▸ Directions: All records are to be transcribed in full; any pictures among them are to be skipped.

▸ Extracted data:
☆ ☆ ☆ ☆ ☆
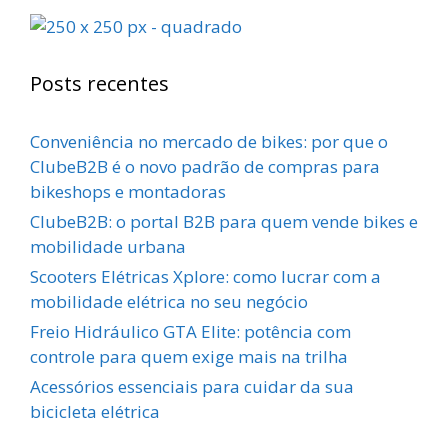
Posts recentes
Conveniência no mercado de bikes: por que o
ClubeB2B é o novo padrão de compras para
bikeshops e montadoras
ClubeB2B: o portal B2B para quem vende bikes e
mobilidade urbana
Scooters Elétricas Xplore: como lucrar com a
mobilidade elétrica no seu negócio
Freio Hidráulico GTA Elite: potência com
controle para quem exige mais na trilha
Acessórios essenciais para cuidar da sua
bicicleta elétrica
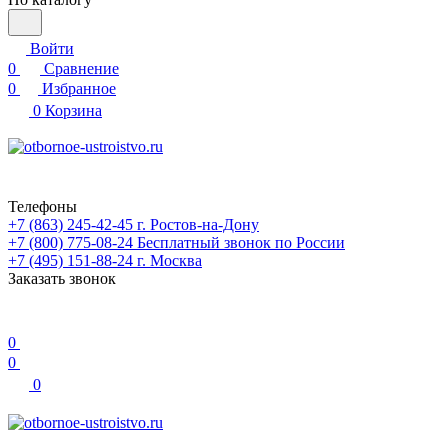
Войти
0
Сравнение
0
Избранное
0
Корзина
Телефоны
+7 (863) 245-42-45
г. Ростов-на-Дону
+7 (800) 775-08-24
Бесплатный звонок по России
+7 (495) 151-88-24
г. Москва
Заказать звонок
0
0
0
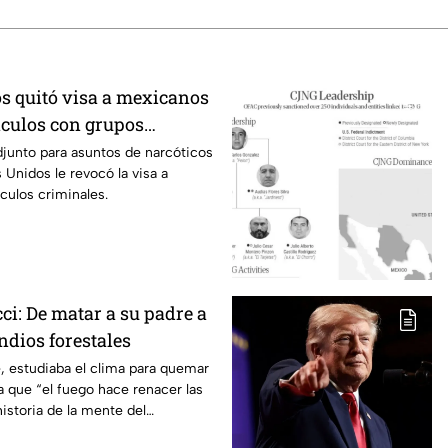
s quitó visa a mexicanos
nculos con grupos
djunto para asuntos de narcóticos
 Unidos le revocó la visa a
culos criminales.
ci: De matar a su padre a
ndios forestales
, estudiaba el clima para quemar
 que “el fuego hace renacer las
historia de la mente del
 devastadores incendios.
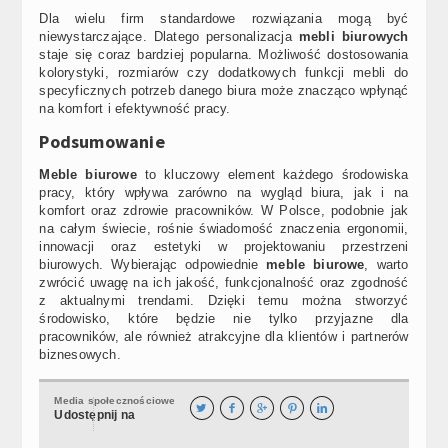
Dla wielu firm standardowe rozwiązania mogą być
niewystarczające. Dlatego personalizacja
mebli biurowych
staje się coraz bardziej popularna. Możliwość dostosowania
kolorystyki, rozmiarów czy dodatkowych funkcji mebli do
specyficznych potrzeb danego biura może znacząco wpłynąć
na komfort i efektywność pracy.
Podsumowanie
Meble biurowe
to kluczowy element każdego środowiska
pracy, który wpływa zarówno na wygląd biura, jak i na
komfort oraz zdrowie pracowników. W Polsce, podobnie jak
na całym świecie, rośnie świadomość znaczenia ergonomii,
innowacji oraz estetyki w projektowaniu przestrzeni
biurowych. Wybierając odpowiednie
meble biurowe
, warto
zwrócić uwagę na ich jakość, funkcjonalność oraz zgodność
z aktualnymi trendami. Dzięki temu można stworzyć
środowisko, które będzie nie tylko przyjazne dla
pracowników, ale również atrakcyjne dla klientów i partnerów
biznesowych.
Media społecznościowe





Udostępnij na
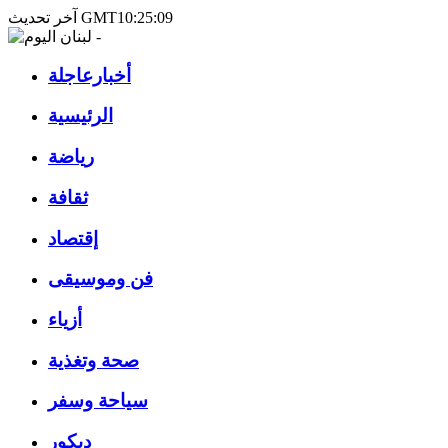
آخر تحديث GMT10:25:09
أخبارعاجلة
الرئيسية
رياضة
ثقافة
إقتصاد
فن وموسيقى
أزياء
صحة وتغذية
سياحة وسفر
ديكور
☆ ☆ ☆ ☆ ☆
▸ Task output:
Posts recentes
Conveniência no mercado de bikes: por que o
ClubeB2B é o novo padrão de compras para
bikeshops e montadoras
ClubeB2B: o portal B2B para quem vende bikes e
mobilidade urbana
Scooters Elétricas Xplore: como lucrar com a
mobilidade elétrica no seu negócio
Freio Hidráulico GTA Elite: potência com
controle para quem exige mais na trilha
Acessórios essenciais para cuidar da sua
bicicleta elétrica
Войти
0
Сравнение
0
Избранное
0
Корзина
Телефоны
+7 (863) 245-42-45
г. Ростов-на-Дону
+7 (800) 775-08-24
Бесплатный звонок по России
+7 (495) 151-88-24
г. Москва
Заказать звонок
0
0
0
s quitó visa a mexicanos
nculos con grupos
djunto para asuntos de narcóticos
 Unidos le revocó la visa a
culos criminales.
ci: De matar a su padre a
ndios forestales
, estudiaba el clima para quemar
 que “el fuego hace renacer las
historia de la mente del
 devastadores incendios.
Dla wielu firm standardowe rozwiązania mogą być
niewystarczające. Dlatego personalizacja
mebli biurowych
staje się coraz bardziej popularna. Możliwość dostosowania
kolorystyki, rozmiarów czy dodatkowych funkcji mebli do
specyficznych potrzeb danego biura może znacząco wpłynąć
na komfort i efektywność pracy.
Podsumowanie
Meble biurowe
to kluczowy element każdego środowiska
pracy, który wpływa zarówno na wygląd biura, jak i na
komfort oraz zdrowie pracowników. W Polsce, podobnie jak
na całym świecie, rośnie świadomość znaczenia ergonomii,
innowacji oraz estetyki w projektowaniu przestrzeni
biurowych. Wybierając odpowiednie
meble biurowe
, warto
zwrócić uwagę na ich jakość, funkcjonalność oraz zgodność
z aktualnymi trendami. Dzięki temu można stworzyć
środowisko, które będzie nie tylko przyjazne dla
pracowników, ale również atrakcyjne dla klientów i partnerów
biznesowych.
Media społecznościowe





Udostępnij na
آخر تحديث GMT10:25:09
أخبارعاجلة
الرئيسية
رياضة
ثقافة
إقتصاد
فن وموسيقى
أزياء
صحة وتغذية
سياحة وسفر
ديكور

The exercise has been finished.